Prices rose by 0.3% in July compared with a year earlier and by 0.8% on the previous month.
London saw the biggest rises, with prices up 6.5% on the year.
The number of properties worth more than £1m sold in the year to May in England and Wales more than doubled to 562, the registry added.
The North West experienced the greatest annual price fall with a decrease of 3.9% while the North East saw the most significant monthly price fall with a decrease of 2.1%.
Tracy Kellett, director of the buying agents BDI Home Finders, said: "Like a drunk uncle at a wedding, the housing market is still dancing in slow motion on the spot.
"For every small step forward, there is an ungainly lurch backwards.
"So while London is making strong progress, prices are still dropping in the North.
"All this despite a buoyant first half of the year, when we saw many would-be buyers come off the fence and start househunting in earnest.
"That early spike in demand should be converting into a surge of completions now, so the fact that it is not is deeply worrying.
"Demand and viewings have tailed off dramatically over the summer, with the combination of holidays and the Olympics meaning househunting was often the last thing on people's minds.
"When that lull feeds through into the sales figures, the effect will be surely be negative. So if prices are stuck in neutral now, there's every chance they could slip back into reverse in the coming months."
Ashley Alexander, director, estate agent review website MeetMyAgent.co.uk, added: "It's progress of sorts. Modest growth is nudging the property market into 'stagnation lite'.
"With rent levels continuing on an upward path, demand from would-be buyers is rising even though supply of credit is tight. And with stock levels still on the low side, the effect in the South has been to nudge prices up again.
"The regional divergence is more acute than ever, with London prices powering ahead while they fall in the North.
"The summer months are traditionally quieter, and that effect has been magnified by the Olympics effect in July and August. The Land Registry data has a significant lag effect, and has yet to show the full impact of the quiet summer.
"With estate agents facing tough competition to win instructions from sellers, many have been tempted into valuing high.
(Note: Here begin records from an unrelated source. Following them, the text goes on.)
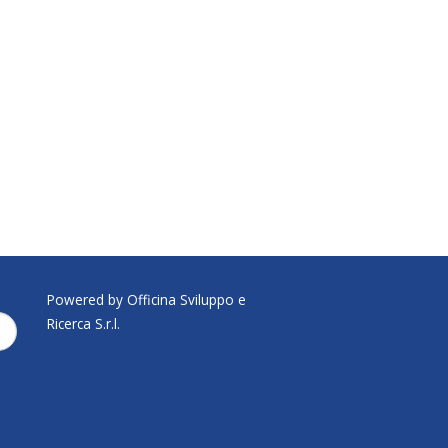
Powered by Officina Sviluppo e
Ricerca S.r.l.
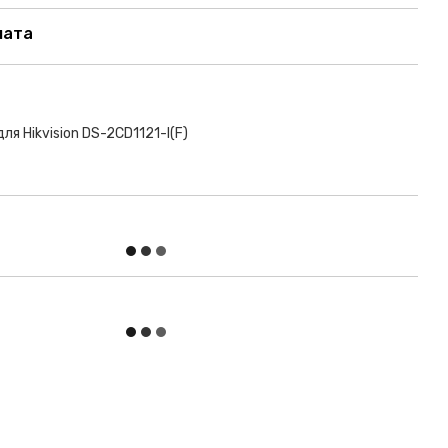
лата
для Hikvision DS-2CD1121-I(F)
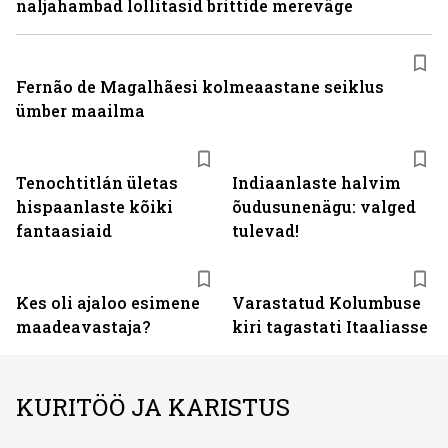
naljahambad lollitasid brittide mereväge
Fernão de Magalhãesi kolmeaastane seiklus
ümber maailma
Tenochtitlán ületas
Indiaanlaste halvim
hispaanlaste kõiki
õudusunenägu: valged
fantaasiaid
tulevad!
Kes oli ajaloo esimene
Varastatud Kolumbuse
maadeavastaja?
kiri tagastati Itaaliasse
KURITÖÖ JA KARISTUS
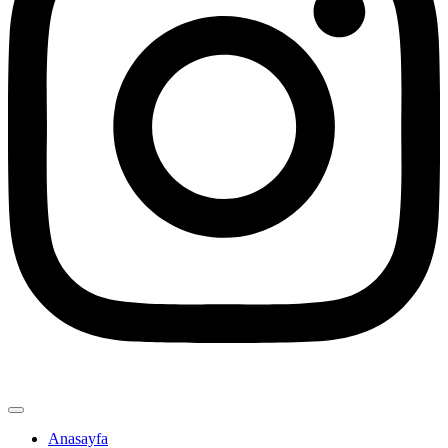
Anasayfa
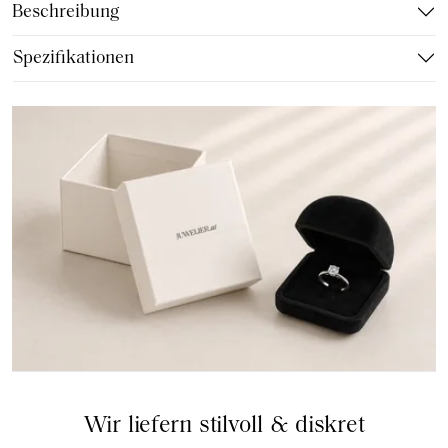
Beschreibung
Spezifikationen
Wir liefern stilvoll & diskret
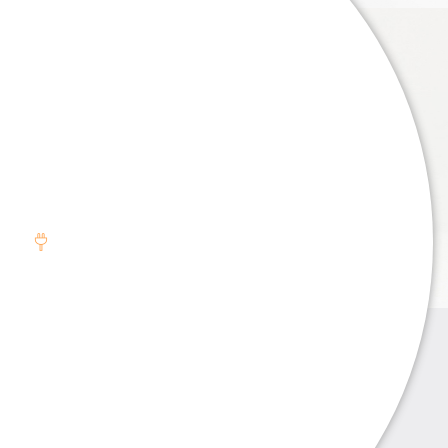
. . .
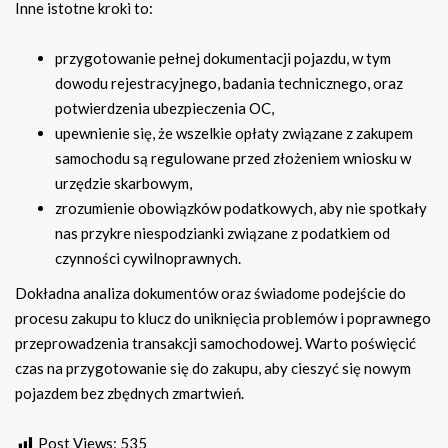
Inne istotne kroki to:
przygotowanie pełnej dokumentacji pojazdu, w tym
dowodu rejestracyjnego, badania technicznego, oraz
potwierdzenia ubezpieczenia OC,
upewnienie się, że wszelkie opłaty związane z zakupem
samochodu są regulowane przed złożeniem wniosku w
urzędzie skarbowym,
zrozumienie obowiązków podatkowych, aby nie spotkały
nas przykre niespodzianki związane z podatkiem od
czynności cywilnoprawnych.
Dokładna analiza dokumentów oraz świadome podejście do
procesu zakupu to klucz do uniknięcia problemów i poprawnego
przeprowadzenia transakcji samochodowej. Warto poświęcić
czas na przygotowanie się do zakupu, aby cieszyć się nowym
pojazdem bez zbędnych zmartwień.
Post Views:
535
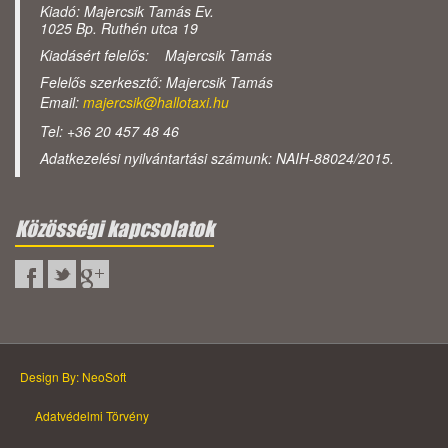
Kiadó: Majercsik Tamás Ev.
1025 Bp. Ruthén utca 19
Kiadásért felelős: Majercsik Tamás
Felelős szerkesztő: Majercsik Tamás
Email:
majercsik@hallotaxi.hu
Tel: +36 20 457 48 46
Adatkezelési nyilvántartási számunk: NAIH-88024/2015.
Közösségi kapcsolatok
Design By: NeoSoft
Adatvédelmi Törvény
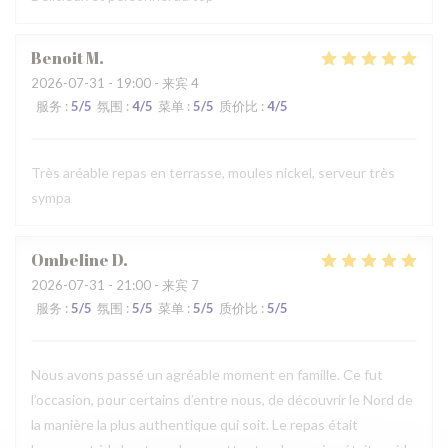
Benoit
M
2026-07-31
- 19:00 - 来宾 4
服务
:
5
/5
氛围
:
4
/5
菜单
:
5
/5
质价比
:
4
/5
Très aréable repas en terrasse, moules nickel, serveur très
sympa
Ombeline
D
2026-07-31
- 21:00 - 来宾 7
服务
:
5
/5
氛围
:
5
/5
菜单
:
5
/5
质价比
:
5
/5
Nous avons passé un agréable moment en famille. Ce fut
l’occasion, pour certains d’entre nous, de découvrir le Nord de
la manière la plus authentique qui soit. Le repas était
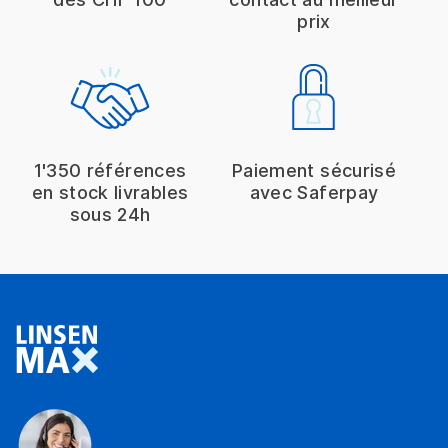
prix
1'350 références
Paiement sécurisé
en stock livrables
avec Saferpay
sous 24h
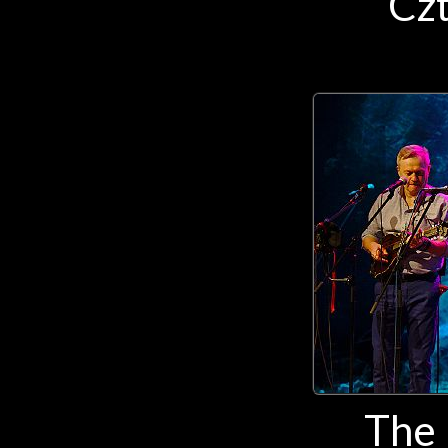
Czt
The 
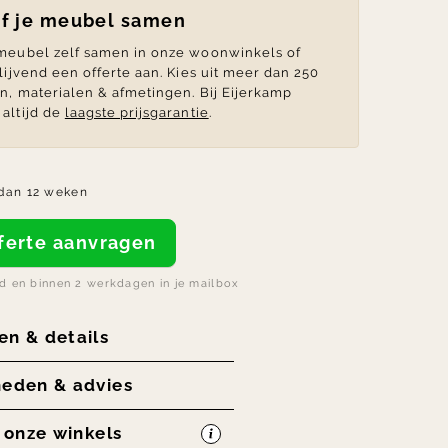
lf je meubel samen
 meubel zelf samen in onze woonwinkels of
blijvend een offerte aan. Kies uit meer dan 250
en, materialen & afmetingen. Bij Eijerkamp
altijd de
laagste prijsgarantie
.
dan 12 weken
offerte aanvragen
nd en binnen 2 werkdagen in je mailbox
en & details
heden & advies
n onze winkels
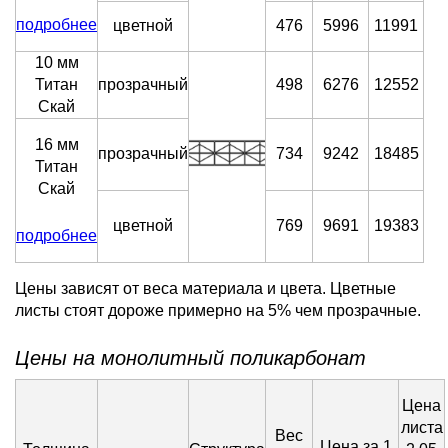
подробнее
цветной
476
5996
11991
10 мм
Титан
прозрачный
498
6276
12552
Скай
16 мм
прозрачный
734
9242
18485
Титан
Скай
цветной
769
9691
19383
подробнее
Цены зависят от веса материала и цвета. Цветные
листы стоят дороже примерно на 5% чем прозрачные.
Цены на монолитный поликарбонат
Цена
листа
Вес
Цена за 1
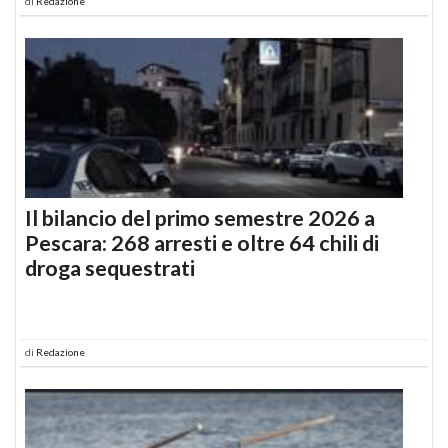
di
Redazione
Il bilancio del primo semestre 2026 a
Pescara: 268 arresti e oltre 64 chili di
droga sequestrati
di
Redazione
But it remains very much a buyer's market, and only the competitively priced properties are selling well."
And Kristjan Byfield, director of estate agents, Base Property Specialists, said: "The property market is hardly fluid but it's hanging in there. The collapse many predicted has failed to materialise.
"Transactions have certainly slowed over the summer but then that's to be expected.
"We're not expecting fireworks in the autumn. With the economy where it is, and lenders still pedantic at higher LTVs, the market will continue to plod along for the foreseeable. Every sale is a struggle.
"The regional month-on-month figures tend to bounce around but if there's one clear trend it's that London and the South East are far more resilient than the rest of the UK, especially the North which is looking vulnerable.
"Anyone wanting to sell in the current market must get their pricing right and be extremely realistic or they can forget moving.
"What we are finding is that, in many cases, it's better to underprice as that triggers a bidding process that can result in a higher end sales price.
"What we are definitely seeing is a sea change in people's relationship with property. More and more people are resigning themselves, and not even grudgingly, to long-term rentals. People's philosophies surrounding property have changed quite substantially.
"Rather than gear themselves up on debt, those people still aspiring to buy are saving and doing things the old-fashioned way. It may be a while before these people get onto the ladder but when they finally do the property market will be in a far healthier position.
"People have fundamentally reassessed their relationship to debt."